Yōon are represented in hiragana using a kana ending in i, such as き (ki), plus a smaller version of one of the three y kana, ya, yu or yo. For example, kyō, "today" (今日), is written きょう [kʲoo], using a small version of the yo kana, よ. Contrast this with kiyō, "skillful" (器用), which is written きよう [kijoo], with a full-sized yo kana. In historical kana orthography, yōon were not distinguished with the smaller kana, and had to be determined by context.
In earlier Japanese, yōon could also be formed with the kana wa, wi, we, and wo; for example, くゎ/クヮ kwa, くゐ/クヰ kwi, くゑ/クヱ kwe, くを/クヲ kwo. Although obsolete in modern Japanese, kwa and kwi can still be found in several of the Ryukyuan languages today, while kwe is formed with the digraph くぇ. Instead of the kana き, these are formed with the kana for ku, く/ク.
In Japanese Braille, Yōon is indicated with one of the yōon, yōon+dakuten, or yōon+handakuten prefixes.

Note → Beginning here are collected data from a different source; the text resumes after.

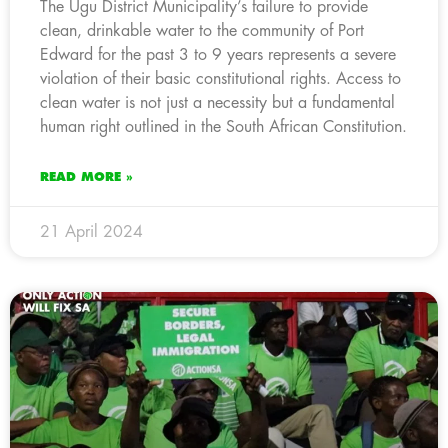
The Ugu District Municipality’s failure to provide
clean, drinkable water to the community of Port
Edward for the past 3 to 9 years represents a severe
violation of their basic constitutional rights. Access to
clean water is not just a necessity but a fundamental
human right outlined in the South African Constitution.
READ MORE »
21 April 2024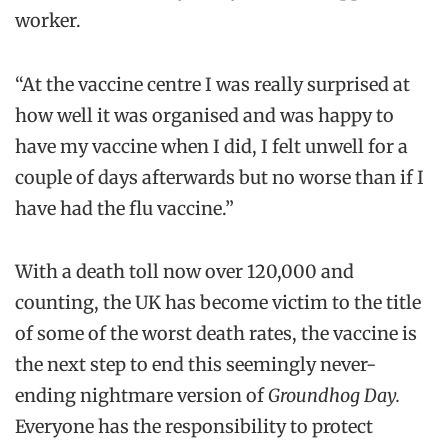
worker.
“At the vaccine centre I was really surprised at
how well it was organised and was happy to
have my vaccine when I did, I felt unwell for a
couple of days afterwards but no worse than if I
have had the flu vaccine.”
With a death toll now over 120,000 and
counting, the UK has become victim to the title
of some of the worst death rates, the vaccine is
the next step to end this seemingly never-
ending nightmare version of
Groundhog Day.
Everyone has the responsibility to protect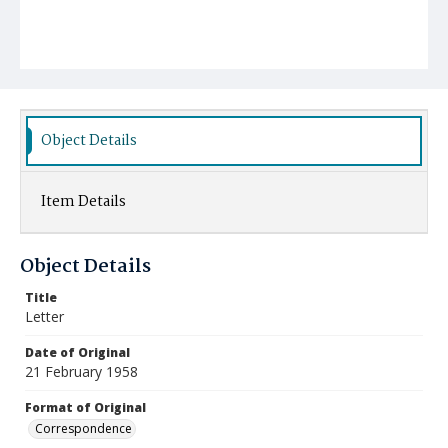
Object Details
Item Details
Object Details
Title
Letter
Date of Original
21 February 1958
Format of Original
Correspondence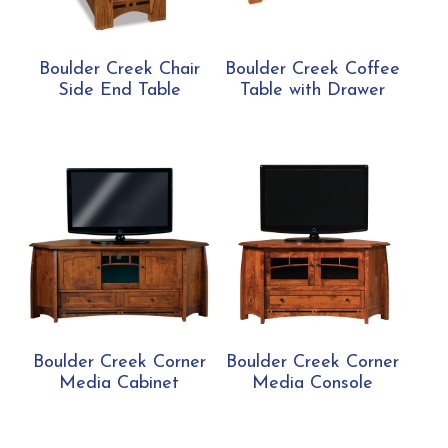
Boulder Creek Chair
Boulder Creek Coffee
Side End Table
Table with Drawer
Boulder Creek Corner
Boulder Creek Corner
Media Cabinet
Media Console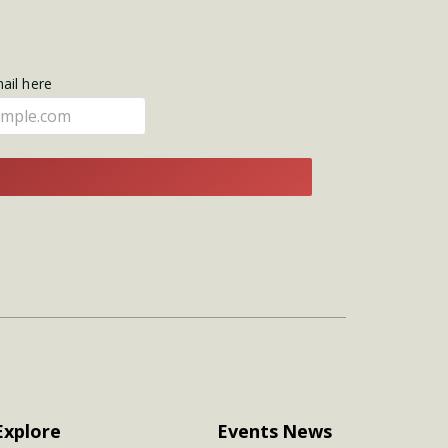
mail here
E
Explore
Events
News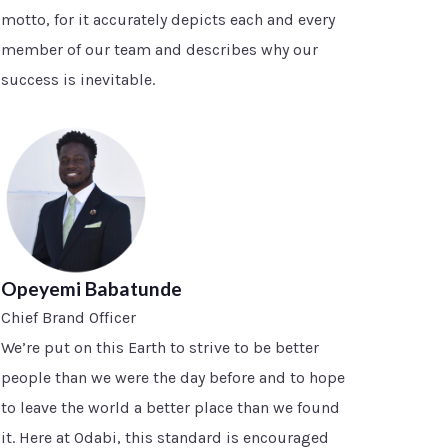
motto, for it accurately depicts each and every
member of our team and describes why our
success is inevitable.
Opeyemi Babatunde
Chief Brand Officer
We’re put on this Earth to strive to be better
people than we were the day before and to hope
to leave the world a better place than we found
it. Here at Odabi, this standard is encouraged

Unlike in kana, Braille yōon is prefixed to the -a/-u/-o syllables, rather than appending ya, yu or yo to an -i kana, e.g. kyu: きゅ - ki + yu →⠈⠩ - yōon + ku. Likewise, the -w- syllables are indicated by a prefix of the -a/-i/-e/-o syllables, rather than an -u syllable, e.g. くぁ / くゎ (kwa) = -w- + ka: ⠢⠡.